A husband and wife can soon take for granted all the things their spouse does. In fact, they become so used to those provisions (meals cooked, garbage taken out, laundry done, yard mowed, children taken care of) that before long we don’t even show any appreciation to our spouses. And before we know it, the marriage begins to falter. A parent can become so used to having their child filling their life with joy that they don’t appreciate their child.... Until they move away.
The same is can be said about living in any small town. People complain about how everybody knows everybody’s business. All the time, unappreciative of the friendly neighbors, good school system, safe community, and even a post office where the mail will get to you even if it has the wrong address.
Familiarity is also the danger we face as we come to the Easter season. The accounts of the Triumphal Entry, the events of Holy Week, and Easter are so familiar to most of us, we know them so well, that we kind of just go through the motions without letting the impact of these events really reach us. Familiar stories tend to cause us to drift into a mode that says, "Yeah, Yeah, I know that one."
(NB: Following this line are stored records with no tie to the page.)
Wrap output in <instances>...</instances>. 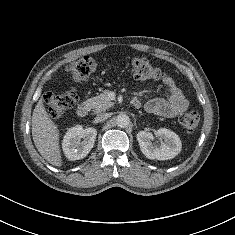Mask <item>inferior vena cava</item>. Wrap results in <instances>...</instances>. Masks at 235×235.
Segmentation results:
<instances>
[{
  "mask_svg": "<svg viewBox=\"0 0 235 235\" xmlns=\"http://www.w3.org/2000/svg\"><path fill=\"white\" fill-rule=\"evenodd\" d=\"M108 117H110V115L108 113H101V114H98L95 118V122L96 123H99V122H103L105 121L106 119H108Z\"/></svg>",
  "mask_w": 235,
  "mask_h": 235,
  "instance_id": "602c4592",
  "label": "inferior vena cava"
}]
</instances>
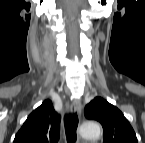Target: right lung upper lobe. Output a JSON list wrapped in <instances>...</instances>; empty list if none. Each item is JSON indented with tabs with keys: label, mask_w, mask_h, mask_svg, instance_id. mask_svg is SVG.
Listing matches in <instances>:
<instances>
[{
	"label": "right lung upper lobe",
	"mask_w": 145,
	"mask_h": 143,
	"mask_svg": "<svg viewBox=\"0 0 145 143\" xmlns=\"http://www.w3.org/2000/svg\"><path fill=\"white\" fill-rule=\"evenodd\" d=\"M60 115L50 100H45L24 122L15 136L14 143H57Z\"/></svg>",
	"instance_id": "obj_1"
}]
</instances>
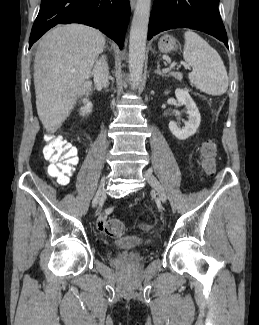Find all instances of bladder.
<instances>
[{
  "mask_svg": "<svg viewBox=\"0 0 259 325\" xmlns=\"http://www.w3.org/2000/svg\"><path fill=\"white\" fill-rule=\"evenodd\" d=\"M145 246L146 242L135 236L119 238L112 244L113 248L126 250L144 248Z\"/></svg>",
  "mask_w": 259,
  "mask_h": 325,
  "instance_id": "1",
  "label": "bladder"
}]
</instances>
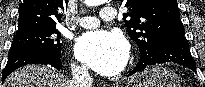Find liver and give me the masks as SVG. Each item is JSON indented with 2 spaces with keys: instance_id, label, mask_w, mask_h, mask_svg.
<instances>
[{
  "instance_id": "6515ba94",
  "label": "liver",
  "mask_w": 205,
  "mask_h": 87,
  "mask_svg": "<svg viewBox=\"0 0 205 87\" xmlns=\"http://www.w3.org/2000/svg\"><path fill=\"white\" fill-rule=\"evenodd\" d=\"M3 87H69V81L51 66L37 64L13 72Z\"/></svg>"
}]
</instances>
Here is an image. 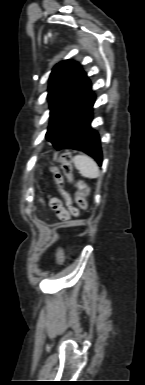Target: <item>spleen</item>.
Wrapping results in <instances>:
<instances>
[{"label":"spleen","mask_w":145,"mask_h":385,"mask_svg":"<svg viewBox=\"0 0 145 385\" xmlns=\"http://www.w3.org/2000/svg\"><path fill=\"white\" fill-rule=\"evenodd\" d=\"M73 162L80 174L86 178L94 179L100 174L96 162L87 155H76L73 158Z\"/></svg>","instance_id":"3e777b00"}]
</instances>
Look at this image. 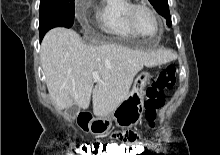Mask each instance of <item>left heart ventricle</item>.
Masks as SVG:
<instances>
[{
    "mask_svg": "<svg viewBox=\"0 0 220 155\" xmlns=\"http://www.w3.org/2000/svg\"><path fill=\"white\" fill-rule=\"evenodd\" d=\"M135 23L139 31L146 36H153L157 32V23L154 17L145 9L136 11Z\"/></svg>",
    "mask_w": 220,
    "mask_h": 155,
    "instance_id": "left-heart-ventricle-1",
    "label": "left heart ventricle"
}]
</instances>
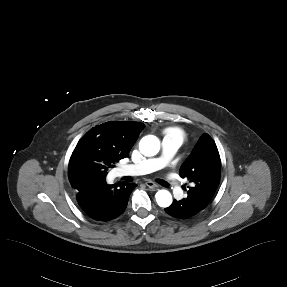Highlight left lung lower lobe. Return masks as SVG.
Wrapping results in <instances>:
<instances>
[{
    "mask_svg": "<svg viewBox=\"0 0 287 287\" xmlns=\"http://www.w3.org/2000/svg\"><path fill=\"white\" fill-rule=\"evenodd\" d=\"M165 212L175 218H190L201 212L199 206L190 204L187 199H182L180 201L174 200L173 203L164 209Z\"/></svg>",
    "mask_w": 287,
    "mask_h": 287,
    "instance_id": "left-lung-lower-lobe-1",
    "label": "left lung lower lobe"
}]
</instances>
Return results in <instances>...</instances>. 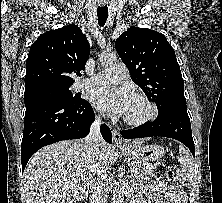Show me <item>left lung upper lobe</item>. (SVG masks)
Wrapping results in <instances>:
<instances>
[{
	"mask_svg": "<svg viewBox=\"0 0 222 203\" xmlns=\"http://www.w3.org/2000/svg\"><path fill=\"white\" fill-rule=\"evenodd\" d=\"M115 47L131 79L158 110L170 103L186 104L180 66L163 34L132 26L117 38Z\"/></svg>",
	"mask_w": 222,
	"mask_h": 203,
	"instance_id": "obj_1",
	"label": "left lung upper lobe"
}]
</instances>
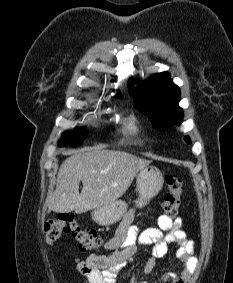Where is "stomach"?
<instances>
[{"label":"stomach","mask_w":233,"mask_h":283,"mask_svg":"<svg viewBox=\"0 0 233 283\" xmlns=\"http://www.w3.org/2000/svg\"><path fill=\"white\" fill-rule=\"evenodd\" d=\"M164 183L163 174L155 166H146L140 169L136 175V190L139 195L136 200L138 207L145 206L162 189ZM127 211V204L118 200L114 203L96 208L91 215L100 225H111L119 221Z\"/></svg>","instance_id":"obj_1"}]
</instances>
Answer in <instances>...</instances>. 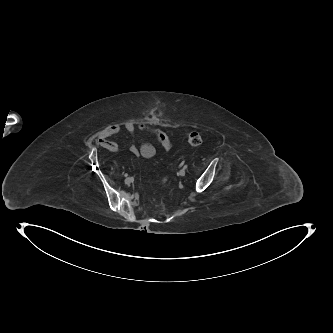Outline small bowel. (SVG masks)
I'll return each mask as SVG.
<instances>
[{
	"label": "small bowel",
	"mask_w": 333,
	"mask_h": 333,
	"mask_svg": "<svg viewBox=\"0 0 333 333\" xmlns=\"http://www.w3.org/2000/svg\"><path fill=\"white\" fill-rule=\"evenodd\" d=\"M122 128L126 130L130 135H134L137 131L149 135L157 140L166 151H169L172 148V142L166 133L159 129L151 127L147 124H138L135 125L131 122H127L123 127L120 125H111L104 129L97 137V145L103 149H106L110 152H118L117 144L111 140V138L122 131ZM130 152L136 157H143L150 159L155 156L156 149L154 145L148 141L141 143L139 146L132 144L130 146Z\"/></svg>",
	"instance_id": "1"
}]
</instances>
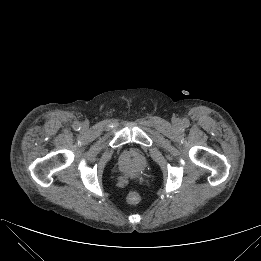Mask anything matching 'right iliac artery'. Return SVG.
Instances as JSON below:
<instances>
[{"mask_svg":"<svg viewBox=\"0 0 261 261\" xmlns=\"http://www.w3.org/2000/svg\"><path fill=\"white\" fill-rule=\"evenodd\" d=\"M73 128L76 130V131H78V130H80V124L79 123H75L74 125H73Z\"/></svg>","mask_w":261,"mask_h":261,"instance_id":"82829eb1","label":"right iliac artery"}]
</instances>
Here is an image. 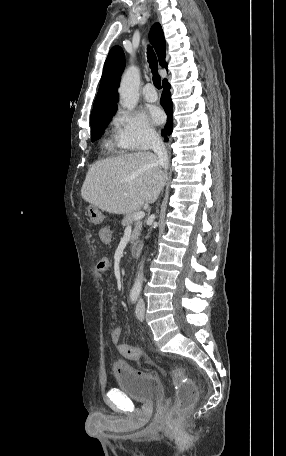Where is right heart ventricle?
I'll return each instance as SVG.
<instances>
[{"label": "right heart ventricle", "instance_id": "e07e8e85", "mask_svg": "<svg viewBox=\"0 0 286 456\" xmlns=\"http://www.w3.org/2000/svg\"><path fill=\"white\" fill-rule=\"evenodd\" d=\"M103 145L105 150L110 154L123 153L129 150V148L121 143L116 135V132L112 135L107 136L104 140Z\"/></svg>", "mask_w": 286, "mask_h": 456}]
</instances>
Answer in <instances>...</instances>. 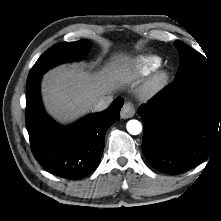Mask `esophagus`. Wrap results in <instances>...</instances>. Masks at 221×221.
I'll return each mask as SVG.
<instances>
[{
  "label": "esophagus",
  "mask_w": 221,
  "mask_h": 221,
  "mask_svg": "<svg viewBox=\"0 0 221 221\" xmlns=\"http://www.w3.org/2000/svg\"><path fill=\"white\" fill-rule=\"evenodd\" d=\"M135 114V107L134 104L131 102H126L121 110V118L127 119L133 117Z\"/></svg>",
  "instance_id": "1"
}]
</instances>
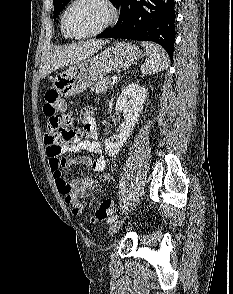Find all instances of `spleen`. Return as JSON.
Instances as JSON below:
<instances>
[{"instance_id": "1", "label": "spleen", "mask_w": 233, "mask_h": 294, "mask_svg": "<svg viewBox=\"0 0 233 294\" xmlns=\"http://www.w3.org/2000/svg\"><path fill=\"white\" fill-rule=\"evenodd\" d=\"M141 45L146 49L148 56V60L141 65L142 74L151 75L167 68L168 59L161 46L152 42H142Z\"/></svg>"}]
</instances>
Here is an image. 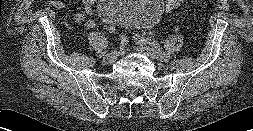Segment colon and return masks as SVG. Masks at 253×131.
Listing matches in <instances>:
<instances>
[{
    "instance_id": "obj_1",
    "label": "colon",
    "mask_w": 253,
    "mask_h": 131,
    "mask_svg": "<svg viewBox=\"0 0 253 131\" xmlns=\"http://www.w3.org/2000/svg\"><path fill=\"white\" fill-rule=\"evenodd\" d=\"M184 2L185 0H165L167 10H176ZM213 7L218 10L228 11L230 9V4L228 0H215ZM104 27L110 35L115 34L116 30L114 26L105 24Z\"/></svg>"
}]
</instances>
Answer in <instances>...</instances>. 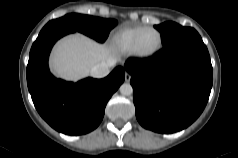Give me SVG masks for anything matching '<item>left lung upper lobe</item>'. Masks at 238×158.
Listing matches in <instances>:
<instances>
[{
	"label": "left lung upper lobe",
	"mask_w": 238,
	"mask_h": 158,
	"mask_svg": "<svg viewBox=\"0 0 238 158\" xmlns=\"http://www.w3.org/2000/svg\"><path fill=\"white\" fill-rule=\"evenodd\" d=\"M155 28L161 32L163 46H166L179 38L196 33L193 28L183 27L174 22H165L156 25Z\"/></svg>",
	"instance_id": "obj_1"
}]
</instances>
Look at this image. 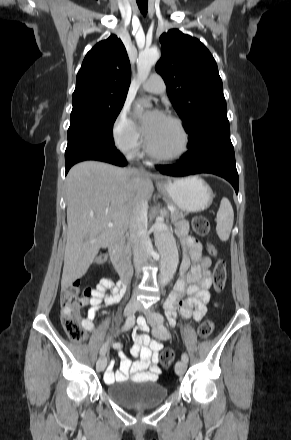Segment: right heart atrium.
Returning a JSON list of instances; mask_svg holds the SVG:
<instances>
[{"label": "right heart atrium", "instance_id": "right-heart-atrium-1", "mask_svg": "<svg viewBox=\"0 0 291 440\" xmlns=\"http://www.w3.org/2000/svg\"><path fill=\"white\" fill-rule=\"evenodd\" d=\"M112 132L118 150L127 156H133L137 153L141 144V136L134 120L129 115L127 105L121 108Z\"/></svg>", "mask_w": 291, "mask_h": 440}]
</instances>
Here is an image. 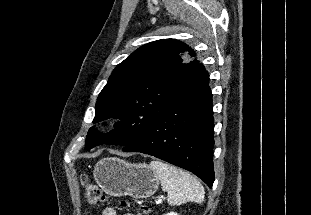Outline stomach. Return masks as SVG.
I'll use <instances>...</instances> for the list:
<instances>
[{
  "label": "stomach",
  "instance_id": "1",
  "mask_svg": "<svg viewBox=\"0 0 311 215\" xmlns=\"http://www.w3.org/2000/svg\"><path fill=\"white\" fill-rule=\"evenodd\" d=\"M94 177L102 190L114 197L148 198L159 185L158 176L149 165L131 164L114 157L100 160L95 167Z\"/></svg>",
  "mask_w": 311,
  "mask_h": 215
}]
</instances>
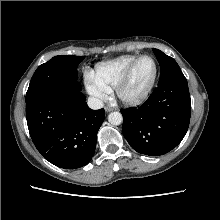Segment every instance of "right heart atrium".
Segmentation results:
<instances>
[{"instance_id": "1", "label": "right heart atrium", "mask_w": 220, "mask_h": 220, "mask_svg": "<svg viewBox=\"0 0 220 220\" xmlns=\"http://www.w3.org/2000/svg\"><path fill=\"white\" fill-rule=\"evenodd\" d=\"M85 84L88 93L97 101L102 102L107 99L110 90L101 84L94 75L86 72Z\"/></svg>"}]
</instances>
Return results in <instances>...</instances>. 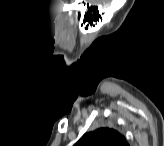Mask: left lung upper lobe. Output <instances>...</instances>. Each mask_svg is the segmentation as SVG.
Returning a JSON list of instances; mask_svg holds the SVG:
<instances>
[{"label":"left lung upper lobe","mask_w":164,"mask_h":146,"mask_svg":"<svg viewBox=\"0 0 164 146\" xmlns=\"http://www.w3.org/2000/svg\"><path fill=\"white\" fill-rule=\"evenodd\" d=\"M74 146H128V143L117 130L101 127L85 133Z\"/></svg>","instance_id":"1"}]
</instances>
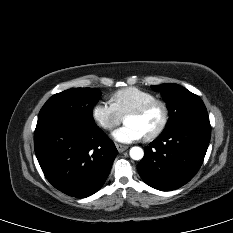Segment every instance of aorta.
<instances>
[{
  "label": "aorta",
  "instance_id": "1",
  "mask_svg": "<svg viewBox=\"0 0 233 233\" xmlns=\"http://www.w3.org/2000/svg\"><path fill=\"white\" fill-rule=\"evenodd\" d=\"M129 154L133 160H141L144 156V151L141 147L134 146L130 149Z\"/></svg>",
  "mask_w": 233,
  "mask_h": 233
}]
</instances>
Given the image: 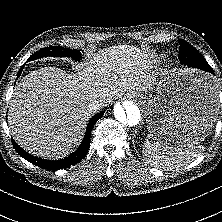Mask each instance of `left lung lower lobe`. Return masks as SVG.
Segmentation results:
<instances>
[{
  "label": "left lung lower lobe",
  "instance_id": "1",
  "mask_svg": "<svg viewBox=\"0 0 222 222\" xmlns=\"http://www.w3.org/2000/svg\"><path fill=\"white\" fill-rule=\"evenodd\" d=\"M182 64H184V63H182ZM185 65L201 69V67H200L199 64H196V63H194V62L191 61V60H186V61H185ZM204 71H207V72H209V73L214 74V72H213L212 69H207V70H204Z\"/></svg>",
  "mask_w": 222,
  "mask_h": 222
}]
</instances>
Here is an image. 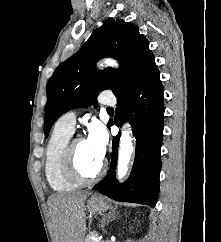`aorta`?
Here are the masks:
<instances>
[{
    "mask_svg": "<svg viewBox=\"0 0 221 242\" xmlns=\"http://www.w3.org/2000/svg\"><path fill=\"white\" fill-rule=\"evenodd\" d=\"M104 64L111 67H118L117 62L112 59H106L104 61ZM101 66L103 65L101 64ZM133 150H134V147L132 144V139L130 137V132L124 129L122 130V135L120 138V145H119L118 169H117V175L119 179H122L128 171V165H129Z\"/></svg>",
    "mask_w": 221,
    "mask_h": 242,
    "instance_id": "aorta-1",
    "label": "aorta"
}]
</instances>
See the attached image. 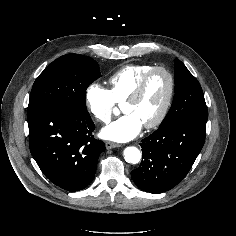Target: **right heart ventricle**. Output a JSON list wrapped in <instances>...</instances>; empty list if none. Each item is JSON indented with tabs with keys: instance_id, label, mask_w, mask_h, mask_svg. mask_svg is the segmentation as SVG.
I'll use <instances>...</instances> for the list:
<instances>
[{
	"instance_id": "obj_1",
	"label": "right heart ventricle",
	"mask_w": 236,
	"mask_h": 236,
	"mask_svg": "<svg viewBox=\"0 0 236 236\" xmlns=\"http://www.w3.org/2000/svg\"><path fill=\"white\" fill-rule=\"evenodd\" d=\"M149 64L126 65L116 71L109 79V91L116 102H124L137 86L142 76L150 70Z\"/></svg>"
}]
</instances>
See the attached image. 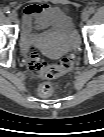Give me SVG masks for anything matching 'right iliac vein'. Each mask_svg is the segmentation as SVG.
Here are the masks:
<instances>
[{
  "instance_id": "right-iliac-vein-1",
  "label": "right iliac vein",
  "mask_w": 104,
  "mask_h": 137,
  "mask_svg": "<svg viewBox=\"0 0 104 137\" xmlns=\"http://www.w3.org/2000/svg\"><path fill=\"white\" fill-rule=\"evenodd\" d=\"M17 17H18V15H17V13H16L15 11L10 12L9 18H10L12 21H16V20H17Z\"/></svg>"
}]
</instances>
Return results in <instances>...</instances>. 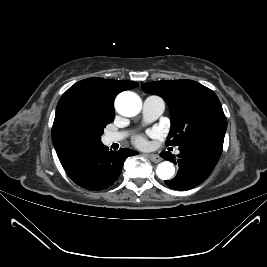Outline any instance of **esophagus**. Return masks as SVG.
Listing matches in <instances>:
<instances>
[{
  "instance_id": "obj_1",
  "label": "esophagus",
  "mask_w": 267,
  "mask_h": 267,
  "mask_svg": "<svg viewBox=\"0 0 267 267\" xmlns=\"http://www.w3.org/2000/svg\"><path fill=\"white\" fill-rule=\"evenodd\" d=\"M146 156L152 161V162H155V163H158L161 161V157L159 155H156V154H146Z\"/></svg>"
}]
</instances>
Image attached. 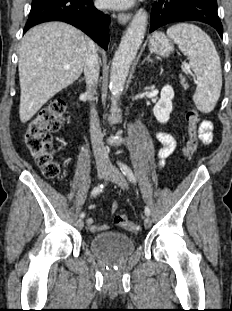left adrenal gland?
Returning a JSON list of instances; mask_svg holds the SVG:
<instances>
[{
	"instance_id": "obj_1",
	"label": "left adrenal gland",
	"mask_w": 232,
	"mask_h": 311,
	"mask_svg": "<svg viewBox=\"0 0 232 311\" xmlns=\"http://www.w3.org/2000/svg\"><path fill=\"white\" fill-rule=\"evenodd\" d=\"M146 61H148V62H152V61H153V60L151 59L150 55H148V56L142 61V64H143L144 62H146Z\"/></svg>"
}]
</instances>
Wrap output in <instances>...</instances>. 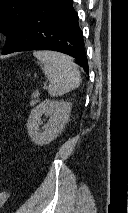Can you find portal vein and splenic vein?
Returning a JSON list of instances; mask_svg holds the SVG:
<instances>
[{
	"label": "portal vein and splenic vein",
	"mask_w": 128,
	"mask_h": 213,
	"mask_svg": "<svg viewBox=\"0 0 128 213\" xmlns=\"http://www.w3.org/2000/svg\"><path fill=\"white\" fill-rule=\"evenodd\" d=\"M44 88H46V87H44ZM39 95H40V91H39V90H36V91L34 92V97H39Z\"/></svg>",
	"instance_id": "18ae733b"
}]
</instances>
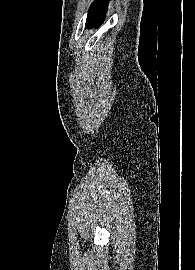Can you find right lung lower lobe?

The challenge every year is to read these accounts with a new perspective. This year, rather than focusing on details, we’re taking a step back. We’re going to look at the big picture.
We are all familiar of how the disciples were sent to get the donkey for Jesus’ red carpet ride into Jerusalem. There are different theories as to how the acquisition transpired, but however it happened, the disciples brought the colt to Jesus. It was prophesied in Zechariah 9:9 that their king bringing salvation would also come riding on a colt. All to the cheers and shouts of the people. But within the span of just a very few days, the attitude changed dramatically.
Some years ago a book was written by a noted American historian entitled "When the Cheering Stopped." It was the story of President Woodrow Wilson and the events leading up to and following WWI. When that war was over Wilson was an international hero. Optimism was high and people actually believed that the last war had been fought and the world had been made safe for democracy.
On his first visit to Paris after the war Wilson was greeted by cheering mobs. He was actually more popular than their own heroes. The same thing was true in England and Italy. In a Vienna hospital a Red Cross worker had to tell the children that there would be no Christmas presents because of the war and the hard times. The children didn’t believe her. They said that President Wilson was coming and they knew that everything would be all right.
The cheering lasted about a year. Then it gradually began to stop. It turned out that the political leaders in Europe were more concerned with their own agendas than they were a lasting peace. At home, Woodrow Wilson ran into opposition in the United States Senate and his League of Nations was not ratified. Under the strain of it all the President’s health began to break.
In the next election his party was defeated. So it was that Woodrow Wilson, a man who barely a year or two earlier had been heralded as the new world Messiah, came to the end of his days a broken and defeated man.